Kota Kembang, bandung.

Hujan mengguyur kota kembang sabtu sore itu. Dari dalam bus dua orang pemuda duduk bersebelahan. Berkemeja kotak biru dongker dan berkemeja putih polos. Galih dan Tegar. Hujan membuat suasana hiruk pikuk Bandung sedikit mereda. 

"Bang, kita langsung ke hotel itu?"

Tegar menatap Galih, mengangguk. 

Setelah turun dari bus, mereka memesan gerobak menuju hotel yang dimaksud.

"Bang gimana kalau pencarian kita nihil?"

"Kita coba dulu,"

          Bandung, kota yang dikenal dengan kota Kembang, Kota sejuta kenangan, tentang rasa dan angan, tentang cinta dan sebuah penantian, tentang harapan dan kepastian. Semoga, di kota inilah angan, rasa, dan cinta itu hadir kembali. Penantian itu akan terbayar pasti. Semoga.

"Hoyong keur naon ditu, Bang?" Ujar sopir gerobak.

"Liburan, Pak." Ujar Galih. Tegar menahan tawa.

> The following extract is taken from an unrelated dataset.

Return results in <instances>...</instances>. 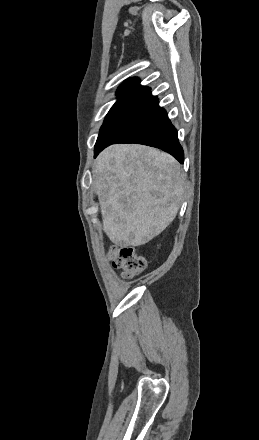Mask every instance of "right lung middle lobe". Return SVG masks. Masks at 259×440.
<instances>
[{"instance_id":"right-lung-middle-lobe-1","label":"right lung middle lobe","mask_w":259,"mask_h":440,"mask_svg":"<svg viewBox=\"0 0 259 440\" xmlns=\"http://www.w3.org/2000/svg\"><path fill=\"white\" fill-rule=\"evenodd\" d=\"M145 96L146 94H118V100L106 115L98 140L104 139L113 131L137 107Z\"/></svg>"}]
</instances>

"Liburan?" Galih menoleh bingung.

Tegar memberi isyarat.

Andai hujan dapat menyampaikan sebuah pesan, sampaikanlah kepada sang pemilik rindu. katakan padanya, kembalilah, pulanglah, ada  hati yang sedang menunggu.

"Atos dugi, Bang."

"Hatur nuhun, Pak." 

rintikan hujan masih saja turun. Hawa dingin merasuk. Kabut turun semakin menambah suasana menjadi benar-benar beku.

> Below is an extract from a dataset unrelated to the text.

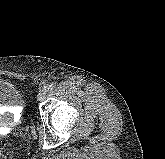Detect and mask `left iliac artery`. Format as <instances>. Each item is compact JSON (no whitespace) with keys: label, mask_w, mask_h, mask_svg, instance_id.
<instances>
[{"label":"left iliac artery","mask_w":165,"mask_h":159,"mask_svg":"<svg viewBox=\"0 0 165 159\" xmlns=\"http://www.w3.org/2000/svg\"><path fill=\"white\" fill-rule=\"evenodd\" d=\"M45 88L48 90V91H51L54 89V84L53 83H50L48 84L47 86H45Z\"/></svg>","instance_id":"obj_1"}]
</instances>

"Bang kita bakal nginep kan?"

"Ya iyalah bambang, masak mondar mandir doang di sono." Celetuk Tegar

"Gue aja Bang yang booking hotelnya."

"Patungan aja, Lih. Mahal loh nih hotel."

Galih meringis

sambil Galih mengurus pemesanan kamar, Tegar duduk di ruang tunggu. menatap sekitar. Lumayan sepi. 

"Yuk, Bang kamar 202."

hotel itu terdiri dari 3 lantai. Tidak terlalu banyak memang kamarnya, namun untuk masalah fasilitas hotel itu memang bisa dikatakan bintang lima. 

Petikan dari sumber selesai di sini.